[REQUIRED WORK]:
Work out how many lines in the material below hold the word "Conduct". Write only the number.

☆ ☆ ☆ ☆

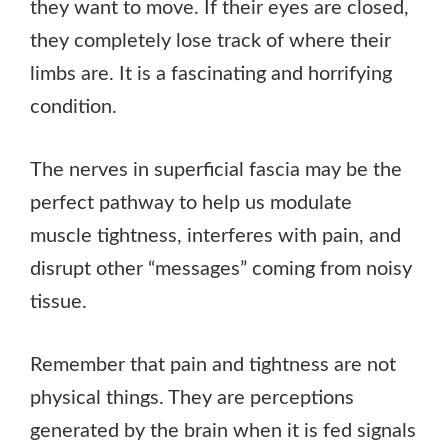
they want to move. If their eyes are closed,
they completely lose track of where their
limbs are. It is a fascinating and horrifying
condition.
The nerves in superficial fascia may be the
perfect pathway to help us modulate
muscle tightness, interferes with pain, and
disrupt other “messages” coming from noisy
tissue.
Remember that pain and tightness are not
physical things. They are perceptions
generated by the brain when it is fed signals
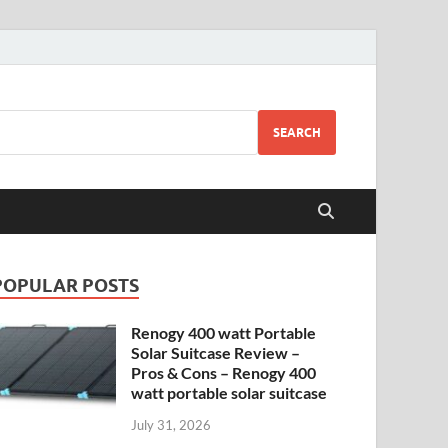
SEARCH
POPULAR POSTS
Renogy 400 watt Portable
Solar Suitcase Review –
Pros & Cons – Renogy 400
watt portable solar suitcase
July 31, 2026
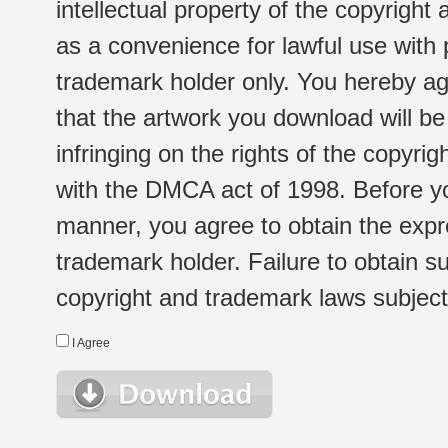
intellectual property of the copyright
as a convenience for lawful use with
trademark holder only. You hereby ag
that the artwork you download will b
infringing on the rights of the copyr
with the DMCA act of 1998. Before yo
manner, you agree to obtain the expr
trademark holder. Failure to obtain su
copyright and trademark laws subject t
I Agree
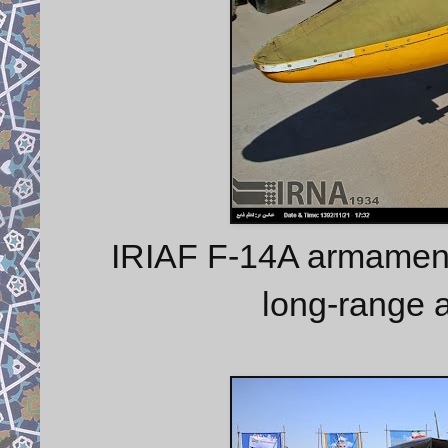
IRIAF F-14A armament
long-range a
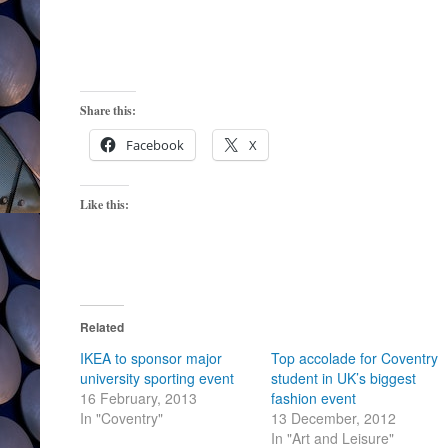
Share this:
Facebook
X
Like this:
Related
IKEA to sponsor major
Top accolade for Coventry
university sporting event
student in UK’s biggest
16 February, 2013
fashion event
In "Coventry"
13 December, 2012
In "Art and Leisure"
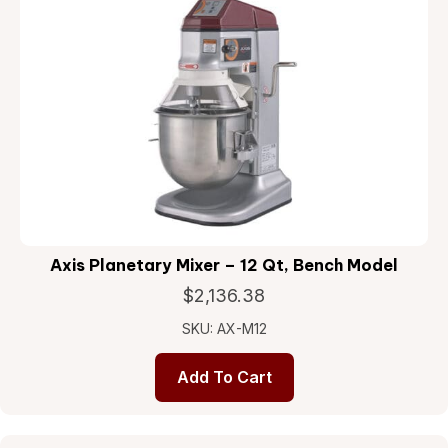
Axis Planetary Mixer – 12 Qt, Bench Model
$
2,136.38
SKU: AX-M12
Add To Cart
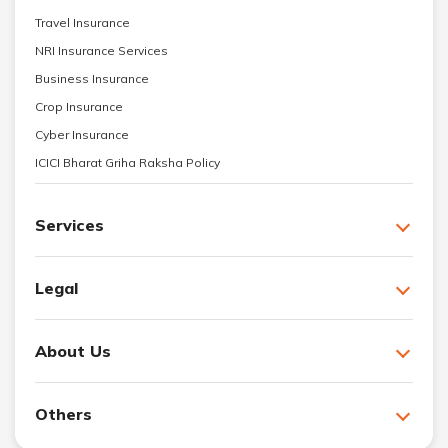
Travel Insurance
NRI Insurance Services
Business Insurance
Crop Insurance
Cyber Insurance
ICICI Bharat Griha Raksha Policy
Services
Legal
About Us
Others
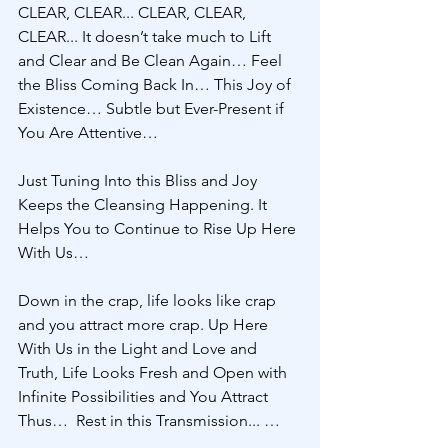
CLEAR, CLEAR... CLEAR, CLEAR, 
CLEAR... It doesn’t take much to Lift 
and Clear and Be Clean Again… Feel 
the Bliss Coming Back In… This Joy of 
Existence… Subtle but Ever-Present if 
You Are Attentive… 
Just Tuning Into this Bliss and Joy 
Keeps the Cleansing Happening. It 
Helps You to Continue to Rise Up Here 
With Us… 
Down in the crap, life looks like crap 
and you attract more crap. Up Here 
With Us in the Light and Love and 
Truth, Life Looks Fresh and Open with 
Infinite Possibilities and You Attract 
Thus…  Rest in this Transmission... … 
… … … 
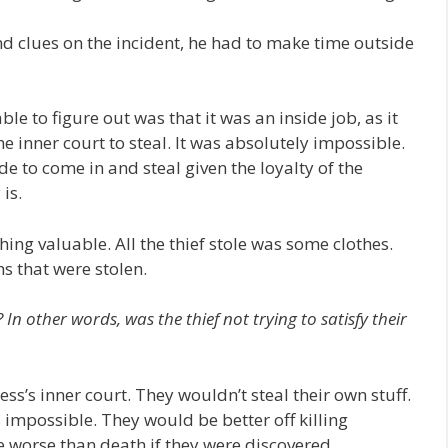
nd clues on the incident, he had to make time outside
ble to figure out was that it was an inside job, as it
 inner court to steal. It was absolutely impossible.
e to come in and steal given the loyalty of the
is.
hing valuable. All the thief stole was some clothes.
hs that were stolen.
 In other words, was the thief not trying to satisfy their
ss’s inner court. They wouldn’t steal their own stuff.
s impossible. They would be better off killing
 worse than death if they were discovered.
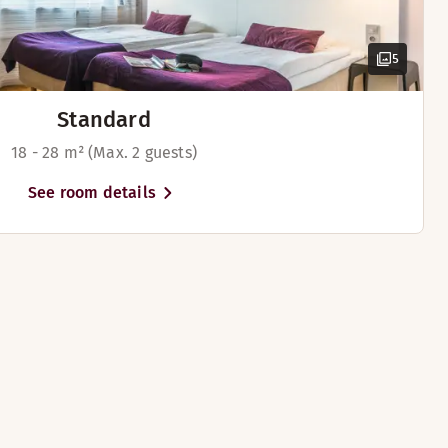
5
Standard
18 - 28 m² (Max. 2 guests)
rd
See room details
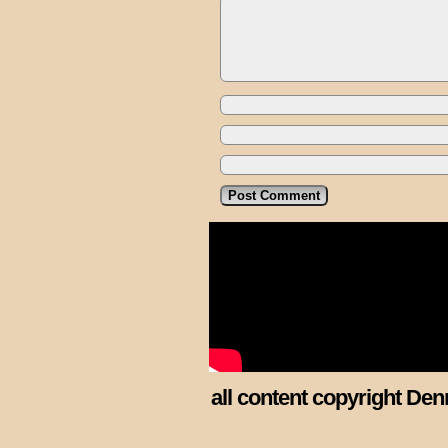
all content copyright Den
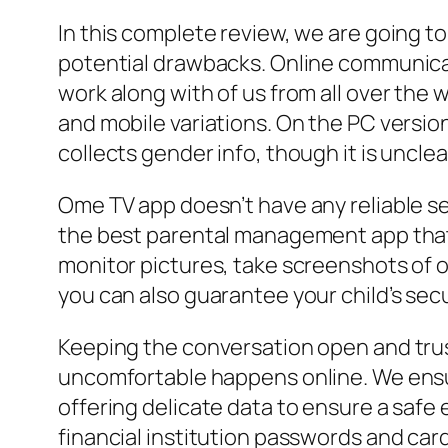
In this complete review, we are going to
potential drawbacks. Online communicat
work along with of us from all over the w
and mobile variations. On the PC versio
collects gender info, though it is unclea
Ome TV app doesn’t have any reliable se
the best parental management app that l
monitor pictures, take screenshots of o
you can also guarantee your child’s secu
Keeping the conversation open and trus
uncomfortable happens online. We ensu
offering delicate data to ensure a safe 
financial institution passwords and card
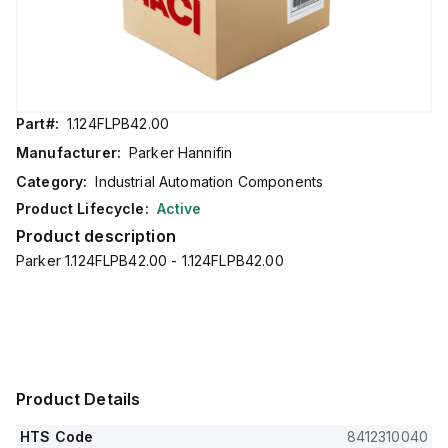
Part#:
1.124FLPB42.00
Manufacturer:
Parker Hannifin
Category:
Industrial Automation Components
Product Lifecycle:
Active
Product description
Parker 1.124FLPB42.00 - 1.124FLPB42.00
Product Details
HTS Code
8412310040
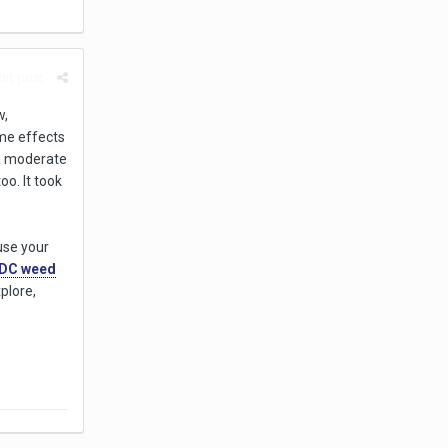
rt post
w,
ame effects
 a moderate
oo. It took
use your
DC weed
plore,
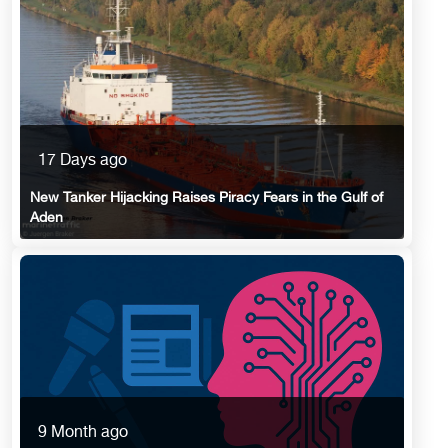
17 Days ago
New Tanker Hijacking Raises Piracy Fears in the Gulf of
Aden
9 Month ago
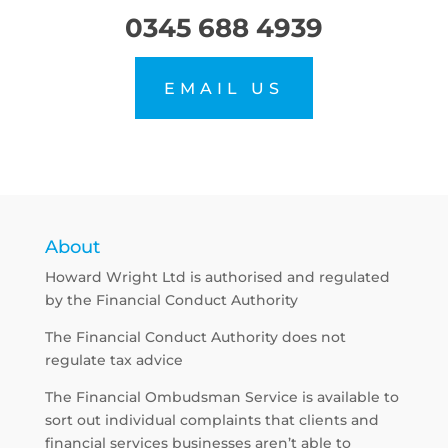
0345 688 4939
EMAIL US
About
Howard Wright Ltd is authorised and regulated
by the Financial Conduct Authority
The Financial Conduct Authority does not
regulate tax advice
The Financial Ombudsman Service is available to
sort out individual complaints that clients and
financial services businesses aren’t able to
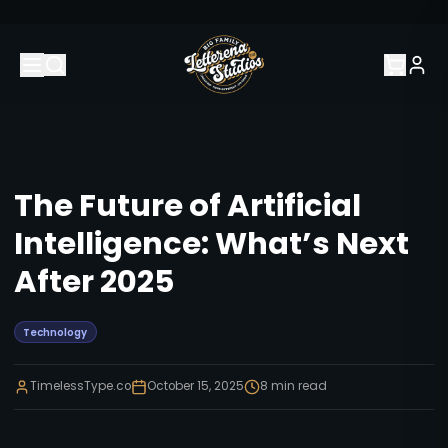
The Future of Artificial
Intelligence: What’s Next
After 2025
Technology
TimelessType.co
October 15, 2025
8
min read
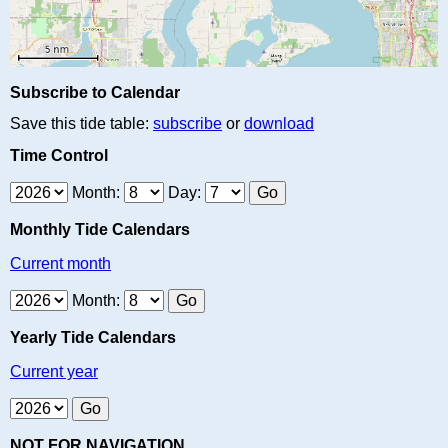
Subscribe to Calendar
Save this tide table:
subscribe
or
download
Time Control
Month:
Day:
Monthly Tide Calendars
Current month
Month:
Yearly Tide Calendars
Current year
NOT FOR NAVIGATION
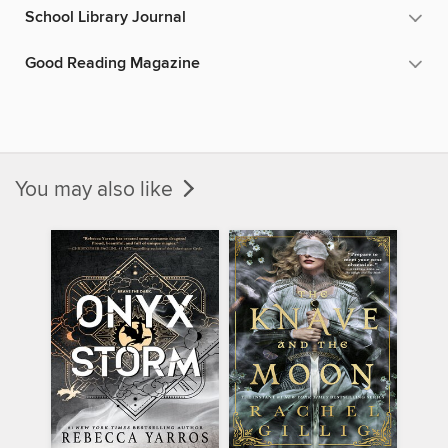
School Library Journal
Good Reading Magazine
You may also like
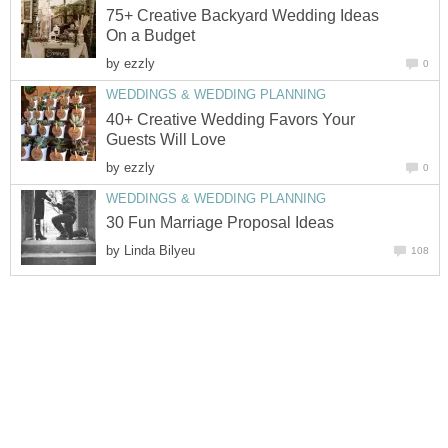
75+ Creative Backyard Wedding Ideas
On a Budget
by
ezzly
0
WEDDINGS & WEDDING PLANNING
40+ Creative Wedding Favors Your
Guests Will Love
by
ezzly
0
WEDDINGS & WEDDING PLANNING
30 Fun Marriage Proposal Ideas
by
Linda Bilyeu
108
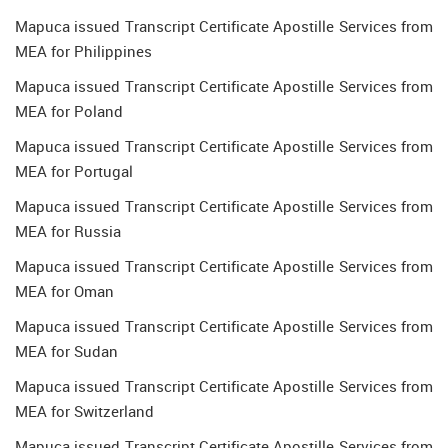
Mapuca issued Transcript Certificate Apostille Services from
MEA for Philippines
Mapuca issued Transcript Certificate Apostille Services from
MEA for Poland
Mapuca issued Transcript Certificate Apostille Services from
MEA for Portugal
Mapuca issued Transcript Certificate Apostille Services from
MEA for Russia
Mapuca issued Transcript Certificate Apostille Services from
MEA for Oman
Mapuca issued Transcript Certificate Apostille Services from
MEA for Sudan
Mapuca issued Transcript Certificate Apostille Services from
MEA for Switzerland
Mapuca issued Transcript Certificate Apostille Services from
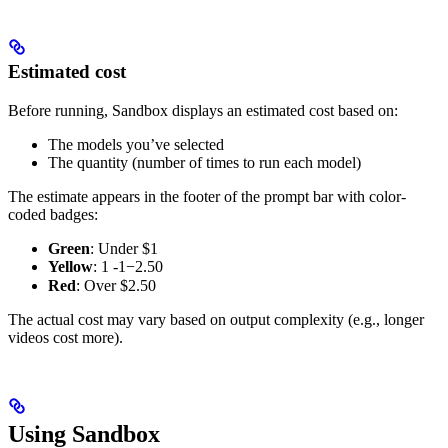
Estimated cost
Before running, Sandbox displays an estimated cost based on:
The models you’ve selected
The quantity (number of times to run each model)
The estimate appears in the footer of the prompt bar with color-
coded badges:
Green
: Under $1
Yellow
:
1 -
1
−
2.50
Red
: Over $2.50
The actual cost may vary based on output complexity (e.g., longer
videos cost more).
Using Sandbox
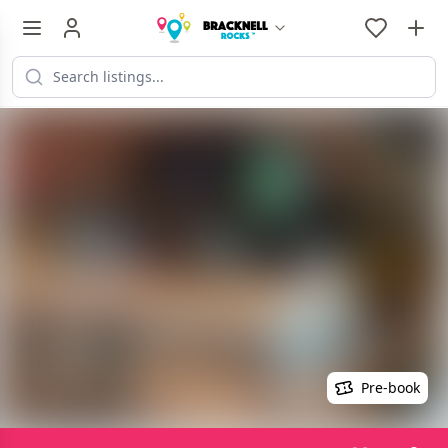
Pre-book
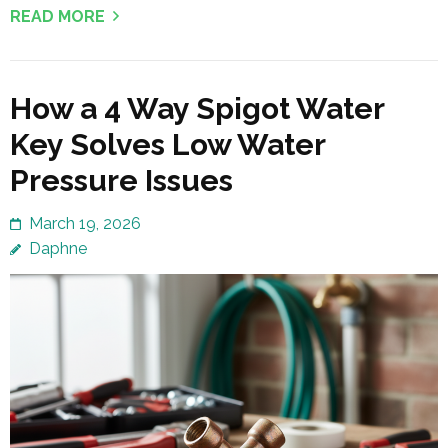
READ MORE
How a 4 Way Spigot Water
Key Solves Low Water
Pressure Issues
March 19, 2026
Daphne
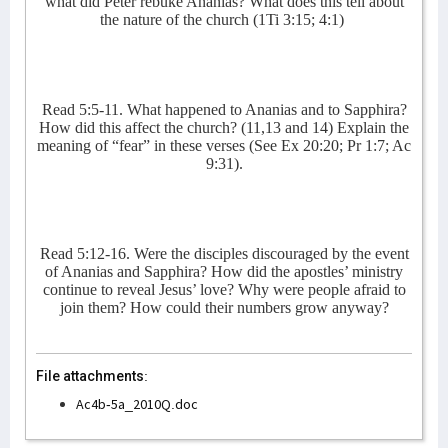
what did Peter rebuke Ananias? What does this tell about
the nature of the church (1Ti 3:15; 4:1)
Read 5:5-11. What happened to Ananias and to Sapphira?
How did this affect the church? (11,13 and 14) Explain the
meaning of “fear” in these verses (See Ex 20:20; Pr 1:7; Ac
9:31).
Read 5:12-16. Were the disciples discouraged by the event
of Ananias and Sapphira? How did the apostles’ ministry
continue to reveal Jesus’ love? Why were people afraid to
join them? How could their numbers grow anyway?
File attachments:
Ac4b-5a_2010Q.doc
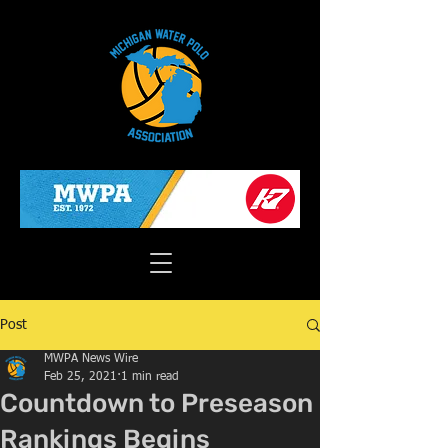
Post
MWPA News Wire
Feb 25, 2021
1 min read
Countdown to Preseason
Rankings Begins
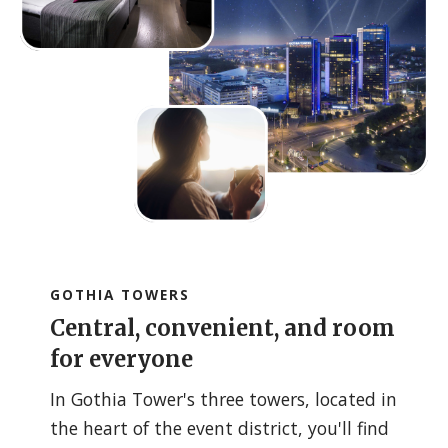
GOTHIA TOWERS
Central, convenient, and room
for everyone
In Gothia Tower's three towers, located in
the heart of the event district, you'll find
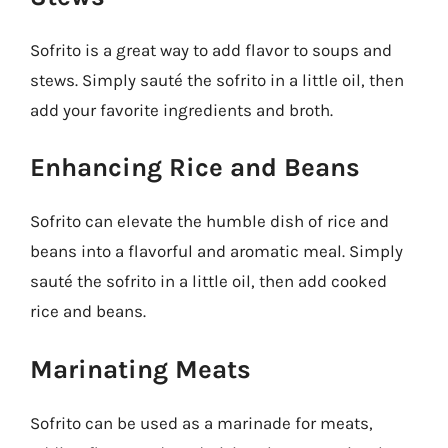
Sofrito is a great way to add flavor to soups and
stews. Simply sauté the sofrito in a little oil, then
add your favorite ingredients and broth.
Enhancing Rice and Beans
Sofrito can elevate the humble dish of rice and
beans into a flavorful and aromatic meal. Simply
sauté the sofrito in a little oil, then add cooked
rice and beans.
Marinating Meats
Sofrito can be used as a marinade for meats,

☆ ☆ ☆ ☆

[ANSWER]:
2